## Action item:
Among the entries below, take the line with "Avenida Ernesto Lefevre" and the line with "this weekend.", and output them and every line between them exactly, with nothing else.
[[ Dataset records open ]]
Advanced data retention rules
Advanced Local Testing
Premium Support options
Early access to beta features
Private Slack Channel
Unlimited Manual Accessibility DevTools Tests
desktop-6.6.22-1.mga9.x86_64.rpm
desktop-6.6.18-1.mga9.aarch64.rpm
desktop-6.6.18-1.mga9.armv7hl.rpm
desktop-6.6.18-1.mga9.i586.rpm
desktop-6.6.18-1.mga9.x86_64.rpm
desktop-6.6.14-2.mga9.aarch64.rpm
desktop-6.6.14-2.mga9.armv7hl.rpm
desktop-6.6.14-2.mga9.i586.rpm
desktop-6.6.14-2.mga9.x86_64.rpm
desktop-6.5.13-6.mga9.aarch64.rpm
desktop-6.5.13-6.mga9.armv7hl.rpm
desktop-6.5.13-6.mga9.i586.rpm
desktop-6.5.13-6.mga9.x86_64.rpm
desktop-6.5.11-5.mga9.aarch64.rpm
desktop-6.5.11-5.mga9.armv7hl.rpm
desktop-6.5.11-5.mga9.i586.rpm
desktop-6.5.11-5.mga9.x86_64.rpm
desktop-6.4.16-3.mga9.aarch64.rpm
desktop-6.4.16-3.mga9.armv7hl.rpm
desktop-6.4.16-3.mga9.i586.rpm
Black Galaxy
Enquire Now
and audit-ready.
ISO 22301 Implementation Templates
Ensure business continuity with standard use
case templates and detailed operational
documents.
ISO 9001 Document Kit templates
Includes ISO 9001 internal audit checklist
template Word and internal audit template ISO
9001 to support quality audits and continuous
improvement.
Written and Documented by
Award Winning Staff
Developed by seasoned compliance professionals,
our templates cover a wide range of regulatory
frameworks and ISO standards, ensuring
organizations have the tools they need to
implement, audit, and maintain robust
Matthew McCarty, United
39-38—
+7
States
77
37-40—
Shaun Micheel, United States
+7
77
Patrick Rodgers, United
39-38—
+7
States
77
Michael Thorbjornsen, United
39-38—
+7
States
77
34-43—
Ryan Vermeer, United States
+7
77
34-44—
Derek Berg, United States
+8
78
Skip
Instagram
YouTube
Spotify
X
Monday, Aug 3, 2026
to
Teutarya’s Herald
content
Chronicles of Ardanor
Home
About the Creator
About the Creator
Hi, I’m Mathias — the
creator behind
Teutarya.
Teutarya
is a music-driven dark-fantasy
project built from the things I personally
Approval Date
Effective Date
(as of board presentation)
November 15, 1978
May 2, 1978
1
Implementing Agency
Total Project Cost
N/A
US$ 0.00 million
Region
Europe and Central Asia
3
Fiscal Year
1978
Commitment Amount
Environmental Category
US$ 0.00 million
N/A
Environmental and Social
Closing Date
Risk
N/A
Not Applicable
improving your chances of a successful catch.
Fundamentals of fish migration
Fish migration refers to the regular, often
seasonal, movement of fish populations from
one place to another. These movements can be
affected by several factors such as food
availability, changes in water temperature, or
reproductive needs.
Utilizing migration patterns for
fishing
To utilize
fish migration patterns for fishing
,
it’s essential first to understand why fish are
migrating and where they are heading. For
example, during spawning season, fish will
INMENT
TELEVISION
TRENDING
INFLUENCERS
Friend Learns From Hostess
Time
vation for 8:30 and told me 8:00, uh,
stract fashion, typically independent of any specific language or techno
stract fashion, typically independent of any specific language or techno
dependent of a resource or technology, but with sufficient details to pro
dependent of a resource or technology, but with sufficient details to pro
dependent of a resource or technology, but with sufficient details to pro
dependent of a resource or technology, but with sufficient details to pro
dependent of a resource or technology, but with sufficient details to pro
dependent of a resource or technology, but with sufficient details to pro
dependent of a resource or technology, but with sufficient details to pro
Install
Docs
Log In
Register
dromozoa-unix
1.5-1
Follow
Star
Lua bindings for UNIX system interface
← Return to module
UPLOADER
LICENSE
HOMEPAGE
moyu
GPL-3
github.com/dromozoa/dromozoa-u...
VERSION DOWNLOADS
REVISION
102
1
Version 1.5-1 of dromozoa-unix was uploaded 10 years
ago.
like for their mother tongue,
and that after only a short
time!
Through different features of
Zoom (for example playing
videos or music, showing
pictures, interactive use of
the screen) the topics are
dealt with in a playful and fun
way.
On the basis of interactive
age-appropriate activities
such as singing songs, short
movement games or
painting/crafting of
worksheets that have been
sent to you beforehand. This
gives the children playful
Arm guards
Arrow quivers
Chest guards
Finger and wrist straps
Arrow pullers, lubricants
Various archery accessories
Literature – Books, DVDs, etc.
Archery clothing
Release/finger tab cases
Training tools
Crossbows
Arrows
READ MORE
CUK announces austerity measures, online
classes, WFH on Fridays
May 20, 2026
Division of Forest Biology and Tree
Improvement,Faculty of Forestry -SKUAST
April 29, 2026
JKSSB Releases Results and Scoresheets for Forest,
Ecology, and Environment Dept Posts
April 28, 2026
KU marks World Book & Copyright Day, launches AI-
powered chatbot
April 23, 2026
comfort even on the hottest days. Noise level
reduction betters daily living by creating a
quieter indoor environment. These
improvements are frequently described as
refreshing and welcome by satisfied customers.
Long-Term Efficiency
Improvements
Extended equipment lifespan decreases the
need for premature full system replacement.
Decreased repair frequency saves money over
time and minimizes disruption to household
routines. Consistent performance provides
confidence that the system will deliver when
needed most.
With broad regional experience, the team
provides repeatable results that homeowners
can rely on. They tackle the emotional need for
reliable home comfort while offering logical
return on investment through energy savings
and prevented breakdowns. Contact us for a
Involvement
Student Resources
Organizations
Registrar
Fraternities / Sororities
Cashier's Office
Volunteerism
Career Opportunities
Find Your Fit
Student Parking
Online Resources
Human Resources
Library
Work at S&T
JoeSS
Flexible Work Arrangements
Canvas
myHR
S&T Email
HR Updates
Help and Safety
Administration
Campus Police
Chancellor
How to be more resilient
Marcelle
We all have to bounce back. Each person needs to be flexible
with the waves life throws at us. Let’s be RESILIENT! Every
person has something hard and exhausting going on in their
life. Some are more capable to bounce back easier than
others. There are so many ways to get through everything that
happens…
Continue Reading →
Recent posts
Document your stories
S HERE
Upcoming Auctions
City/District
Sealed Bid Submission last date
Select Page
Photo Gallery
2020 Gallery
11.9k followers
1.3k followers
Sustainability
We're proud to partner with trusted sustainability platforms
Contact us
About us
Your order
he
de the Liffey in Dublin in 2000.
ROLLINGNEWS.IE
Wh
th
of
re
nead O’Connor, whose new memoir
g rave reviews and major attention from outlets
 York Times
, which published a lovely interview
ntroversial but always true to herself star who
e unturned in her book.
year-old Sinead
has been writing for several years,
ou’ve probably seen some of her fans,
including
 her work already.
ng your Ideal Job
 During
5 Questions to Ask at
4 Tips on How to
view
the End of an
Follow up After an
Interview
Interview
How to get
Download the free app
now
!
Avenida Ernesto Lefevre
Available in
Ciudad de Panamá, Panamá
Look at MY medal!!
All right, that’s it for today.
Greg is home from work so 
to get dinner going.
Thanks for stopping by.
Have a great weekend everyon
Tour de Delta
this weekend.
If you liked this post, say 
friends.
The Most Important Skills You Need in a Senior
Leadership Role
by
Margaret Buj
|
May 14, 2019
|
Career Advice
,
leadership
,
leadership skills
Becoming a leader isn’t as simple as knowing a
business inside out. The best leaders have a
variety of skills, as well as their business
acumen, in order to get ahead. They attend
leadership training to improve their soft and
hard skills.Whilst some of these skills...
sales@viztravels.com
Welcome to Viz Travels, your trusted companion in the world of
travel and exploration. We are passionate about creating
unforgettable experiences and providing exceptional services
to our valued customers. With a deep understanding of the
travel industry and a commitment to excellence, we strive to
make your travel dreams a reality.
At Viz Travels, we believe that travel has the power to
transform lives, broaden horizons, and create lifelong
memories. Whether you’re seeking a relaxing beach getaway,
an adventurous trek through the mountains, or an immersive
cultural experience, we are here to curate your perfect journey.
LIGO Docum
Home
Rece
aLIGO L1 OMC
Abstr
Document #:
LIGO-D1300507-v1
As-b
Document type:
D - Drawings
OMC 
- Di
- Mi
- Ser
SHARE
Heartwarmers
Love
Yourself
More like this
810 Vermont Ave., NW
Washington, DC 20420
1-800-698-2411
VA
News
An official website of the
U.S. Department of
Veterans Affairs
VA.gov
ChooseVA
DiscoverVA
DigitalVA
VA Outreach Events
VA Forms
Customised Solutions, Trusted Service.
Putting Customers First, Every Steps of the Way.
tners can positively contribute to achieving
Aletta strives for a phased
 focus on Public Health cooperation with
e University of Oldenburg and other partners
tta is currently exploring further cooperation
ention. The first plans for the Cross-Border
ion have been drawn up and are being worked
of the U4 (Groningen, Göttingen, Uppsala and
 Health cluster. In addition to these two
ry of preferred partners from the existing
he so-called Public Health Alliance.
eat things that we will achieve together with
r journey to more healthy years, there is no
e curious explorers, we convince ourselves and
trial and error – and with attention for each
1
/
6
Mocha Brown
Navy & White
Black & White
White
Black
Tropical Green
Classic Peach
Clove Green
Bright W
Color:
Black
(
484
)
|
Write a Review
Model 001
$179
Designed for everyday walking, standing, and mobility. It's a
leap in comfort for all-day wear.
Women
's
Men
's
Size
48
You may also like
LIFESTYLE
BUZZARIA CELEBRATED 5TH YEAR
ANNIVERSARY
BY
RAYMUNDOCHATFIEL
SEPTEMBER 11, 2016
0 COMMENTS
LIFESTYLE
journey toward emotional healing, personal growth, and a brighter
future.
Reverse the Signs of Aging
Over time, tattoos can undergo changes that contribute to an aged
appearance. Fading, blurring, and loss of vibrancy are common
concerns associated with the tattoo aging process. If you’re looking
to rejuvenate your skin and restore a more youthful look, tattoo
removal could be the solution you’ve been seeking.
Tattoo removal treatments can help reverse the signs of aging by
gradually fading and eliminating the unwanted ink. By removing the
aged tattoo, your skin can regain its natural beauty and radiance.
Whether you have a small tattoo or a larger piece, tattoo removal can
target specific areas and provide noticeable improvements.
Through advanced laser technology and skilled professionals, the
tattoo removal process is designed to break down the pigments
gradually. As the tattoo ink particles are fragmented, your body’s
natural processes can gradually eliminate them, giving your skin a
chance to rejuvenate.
[[ Dataset records closed ]]
## Solution:
Avenida Ernesto Lefevre
Available in
Ciudad de Panamá, Panamá
Look at MY medal!!
All right, that’s it for today.
Greg is home from work so 
to get dinner going.
Thanks for stopping by.
Have a great weekend everyon
Tour de Delta
this weekend.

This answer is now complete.